Por eso, cuando grande las recetas de la familia adquieren tanto valor para algunas personas. Todavía recuerdo y saboreo las albóndigas de mi abuela, pero nunca las logré reproducir, ni nadie de mi familia, pero aprendí a hacer otras cosas que también me hacen feliz 😉.

Y cuando uno vive lejos, los sabores propios de la familia y/o cultura en la que uno creció tiene ese preciso valor: traer al presente la sensación de ternura, seguridad, protección, entrega, placer que sentíamos cuando éramos niños.

Como Rocío Martin escribió en el Diario de Navarra: “Pongámonos en cualquier comida que se prepara con tesón para celebrar, un cumpleaños, un bautizo, una boda, la Navidad, suele estar asociada en la infancia a una sensación de seguridad y protección importante, cuánto adulto acogedor a quien recurrir. No falta de nada y menos que nada comida y alrededor de ella la familia, la compañía y el amor de la gente en quien confiamos.”
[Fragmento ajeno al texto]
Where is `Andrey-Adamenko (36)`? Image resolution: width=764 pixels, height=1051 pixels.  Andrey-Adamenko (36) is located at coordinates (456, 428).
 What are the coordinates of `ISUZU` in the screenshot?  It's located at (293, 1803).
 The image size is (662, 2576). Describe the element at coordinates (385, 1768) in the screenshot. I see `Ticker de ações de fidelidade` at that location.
Es cierto que, en el día a día, reconocer de dónde viene esta necesidad de comer lo que se extraña es un proceso mucho menos consciente de lo que podemos identificar, pero dada la pregunta inicial de por qué es tan importante la alimentación en nuestra adaptación a otro lugar, este planteamiento cobra todo el sentido.
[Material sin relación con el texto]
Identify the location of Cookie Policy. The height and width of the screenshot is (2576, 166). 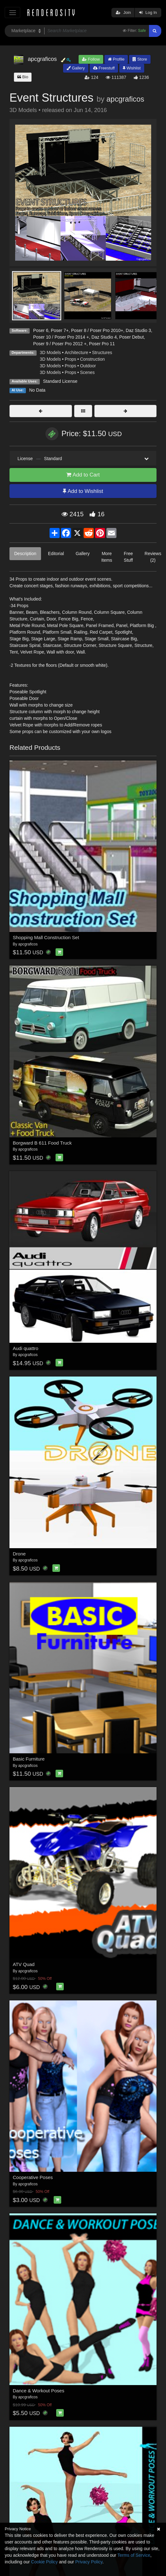 (44, 2561).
Entonces, lograr encontrar los ingredientes que uno conoce en el supermercado cuando te cambias de país es relevante, y tienen una relevancia distinta a la de sencillamente encontrar el ingrediente o no. Sino que tiene que ver con la posibilidad de evocar emociones placenteras, que desde niños nos acompañan, que tienen que ver con nuestras raíces. Entonces se entiende que la frustración no es por el ingrediente, sino por la necesidad de calmar emociones negativas que abundan cuando uno vive en el extranjero, especialmente durante el período de adaptación.
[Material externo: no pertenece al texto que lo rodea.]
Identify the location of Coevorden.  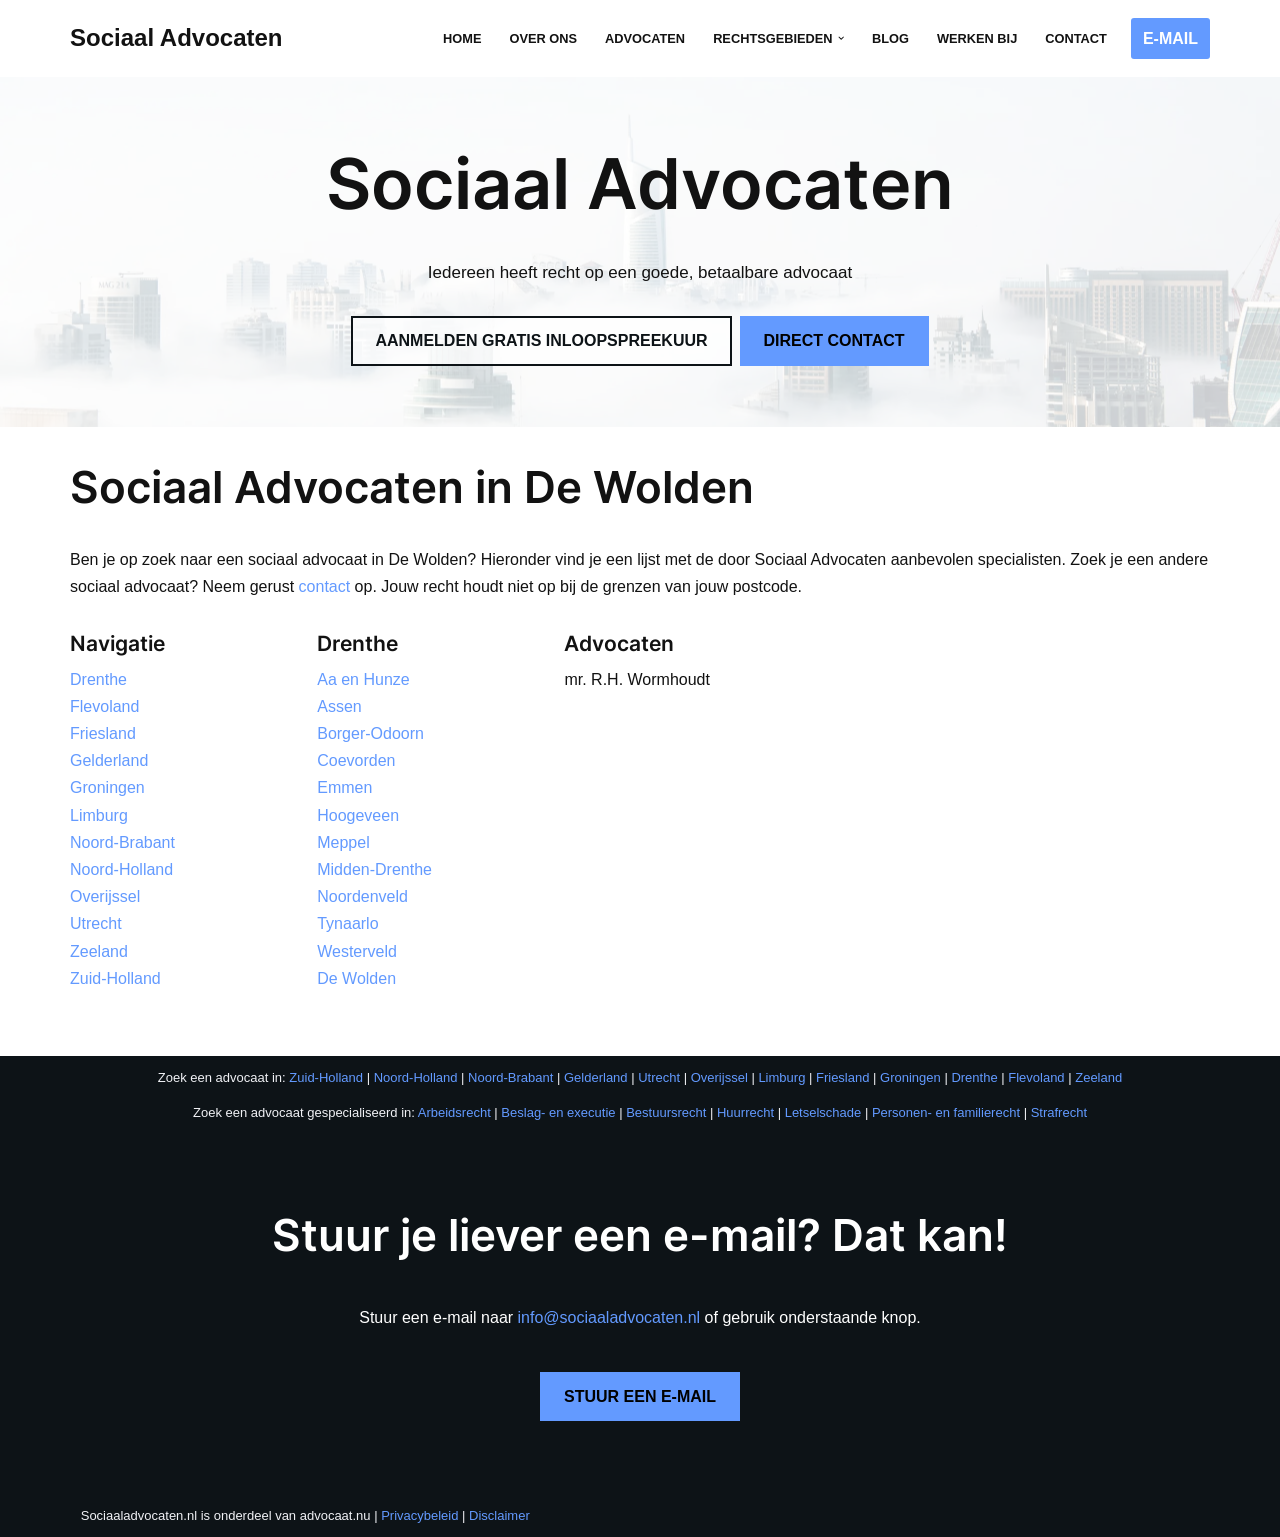 (356, 760).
Sentimos nostalgia por la comida, pero más por las emociones asociadas a esa comida, como cuando éramos niños y nos preparaban sopa de pollo. La sopa de pollo no tiene tanto valor en sí misma como la sensación de protección, cuidado y amor. Hoy, de adultos, preparamos sopa de pollo toda vez que queremos cuidar al otro, nos sentimos enfermos o sencillamente queremos confortarnos.

Consumir el alimento que representa amor, seguridad, compañía, contención, es como llenar un vacío, consolar o aliviar un dolor mágicamente, por el sólo hecho de consumirlo.

Incluso en lo cotidiano podemos identificar, cuando nos reunimos, que disfrutamos en torno a la comida, y sentimos bienestar en torno a la mesa con los que uno quiere. Es una experiencia formativa para los niños que participan de la tertulia, así como también permite a los adultos disfrutar de un momento agradable (disfrute más hedonista).

Entonces es natural querer consumir y compartir en el extranjero la comida propia de nuestra niñez o cultura por lo que ésta representa, y no necesariamente por el antojo del momento. Por eso juega un rol tan importante durante la adaptación de las personas a un nuevo país.